= Xing-Fang Li =

Canadian toxologist

Xing-Fang Li is a toxicologist whose research involves the discovery and identification of water contaminants through the development of new analytical technologies, as well as the engineering of solutions to ensure safe drinking water. Li is a professor at the Department of Laboratory Medicine and Pathology at the University of Alberta in Canada. She is a Canada Research Chair (Tier 1) in Analytical and Environmental Toxicology, and was appointed as a Fellow of the Royal Society of Canada in 2021.

== Career ==
Li completed a Bachelor of Science in Chemistry from Zhejiang University (1983), a Master of Science in Environmental Chemistry from the Research Centre for Eco-Environmental Sciences at the Chinese Academy of Sciences (1986), a Master of Science in Analytical Chemistry from Brock University in Canada (1990), and a PhD in Environmental/Analytical Chemistry from the University of British Columbia (1995). Li completed postdoctoral research at the University of Alberta (1994-1997), and later returned from industry to join as a professor at the University of Alberta's Faculty of Medicine and Dentistry in 2001.

Li has published over 150 academic publications, which have been cited over 10,000 times, resulting in an h-index and i10-index of 57 and 143 respectively. Previously, research from Li's lab found that measuring levels of the common artificial sweetener acesulfame potassium (Ace) is a way to determine the concentration of urine in pools. Their research found Ace in all 31 pools and hot tubs tested in two Canadian cities between May and August 2014, indicating that large amounts of human urine can be found in an average swimming pool.

In 2020, Li received the Chemical Institute of Canada's Ricardo Aroca Award for "a distinguished contribution to the field of analytical chemistry while working in Canada."

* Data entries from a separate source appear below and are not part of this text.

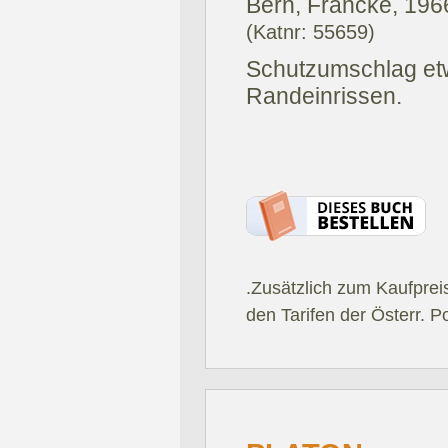
Bern, Francke, 196
(Katnr: 55659)
Schutzumschlag etw
Randeinrissen.
.Zusätzlich zum Kaufprei
den Tarifen der Österr. P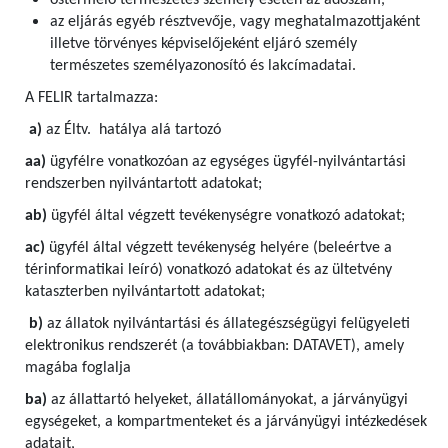
őstermelő természetes személy esetén az adószám,
az eljárás egyéb résztvevője, vagy meghatalmazottjaként
illetve törvényes képviselőjeként eljáró személy
természetes személyazonosító és lakcímadatai.
A FELIR tartalmazza:
a)
az Éltv. hatálya alá tartozó
aa)
ügyfélre vonatkozóan az egységes ügyfél-nyilvántartási
rendszerben nyilvántartott adatokat;
ab)
ügyfél által végzett tevékenységre vonatkozó adatokat;
ac)
ügyfél által végzett tevékenység helyére (beleértve a
térinformatikai leíró) vonatkozó adatokat és az ültetvény
kataszterben nyilvántartott adatokat;
b)
az állatok nyilvántartási és állategészségügyi felügyeleti
elektronikus rendszerét (a továbbiakban: DATAVET), amely
magába foglalja
ba)
az állattartó helyeket, állatállományokat, a járványügyi
egységeket, a kompartmenteket és a járványügyi intézkedések
adatait,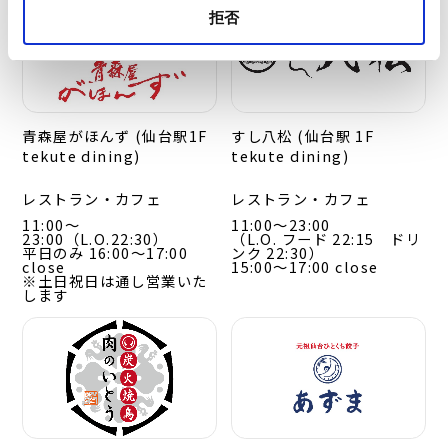
拒否
青森屋がほんず (仙台駅1F
すし八松 (仙台駅 1F
tekute dining)
tekute dining)
レストラン・カフェ
レストラン・カフェ
11:00～
11:00～23:00
23:00（L.O.22:30）
（L.O. フード 22:15 ドリ
平日のみ 16:00～17:00
ンク 22:30）
close
15:00～17:00 close
※土日祝日は通し営業いた
します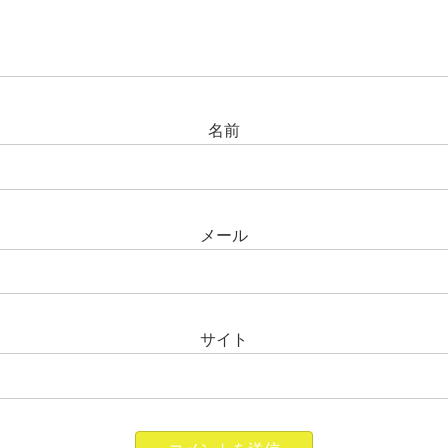
名前
メール
サイト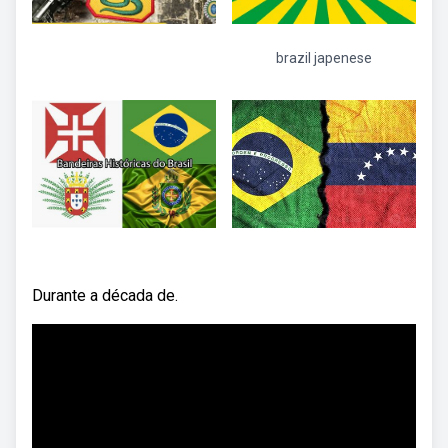
brazil japenese
Durante a década de.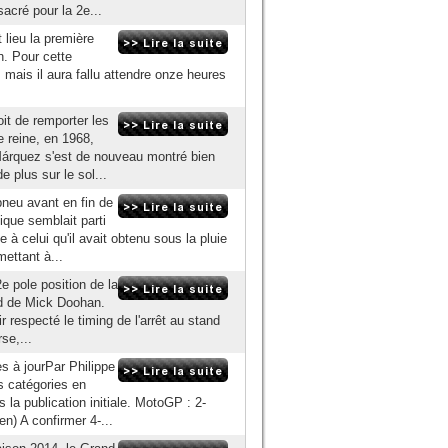
cré pour la 2e...
 lieu la première
. Pour cette
 mais il aura fallu attendre onze heures
oit de remporter les
 reine, en 1968,
Márquez s'est de nouveau montré bien
e plus sur le sol...
pneu avant en fin de
ique semblait parti
à celui qu'il avait obtenu sous la pluie
ettant à...
e pole position de la
rd de Mick Doohan.
ir respecté le timing de l'arrêt au stand
se,...
 à jourPar Philippe
is catégories en
 la publication initiale. MotoGP : 2-
) A confirmer 4-...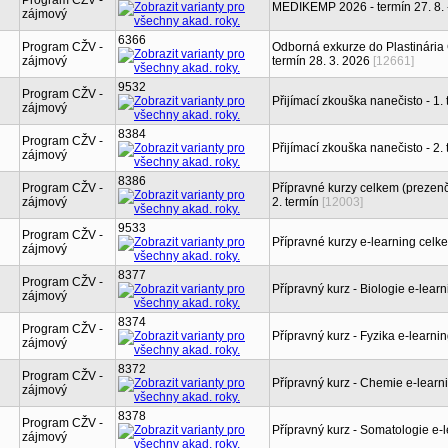
Program CŽV -
MEDIKEMP 2026 - termín 27. 8. -
zájmový
6366
Program CŽV -
Odborná exkurze do Plastinária
zájmový
termín 28. 3. 2026
[12661]
9532
Program CŽV -
Přijímací zkouška nanečisto - 1. 
zájmový
8384
Program CŽV -
Přijímací zkouška nanečisto - 2. 
zájmový
8386
Program CŽV -
Přípravné kurzy celkem (prezenčn
zájmový
2. termín
[12003]
9533
Program CŽV -
Přípravné kurzy e-learning celk
zájmový
8377
Program CŽV -
Přípravný kurz - Biologie e-learn
zájmový
8374
Program CŽV -
Přípravný kurz - Fyzika e-learni
zájmový
8372
Program CŽV -
Přípravný kurz - Chemie e-learn
zájmový
8378
Program CŽV -
Přípravný kurz - Somatologie e-
zájmový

== Selected academic publications ==

- Arsenic binding to proteins. Shengwen Shen, Xing-Fang Li, William R Cullen, Michael Weinfeld, and X Chris Le. 2013. Chemical reviews.
- Drinking water disinfection byproducts (DBPs) and human health effects: multidisciplinary challenges and opportunities. Xing-Fang Li, William A Mitch. 2018. Environmental Science & Technology.
- DNA-mediated homogeneous binding assays for nucleic acids and proteins. Hongquan Zhang, Feng Li, Brittany Dever, Xing-Fang Li, X Chris Le. 2013. Chemical reviews.
- A microRNA-initiated DNAzyme motor operating in living cells. Hanyong Peng, Xing-Fang Li, Hongquan Zhang, X Chris Le. 2017. Nature communications.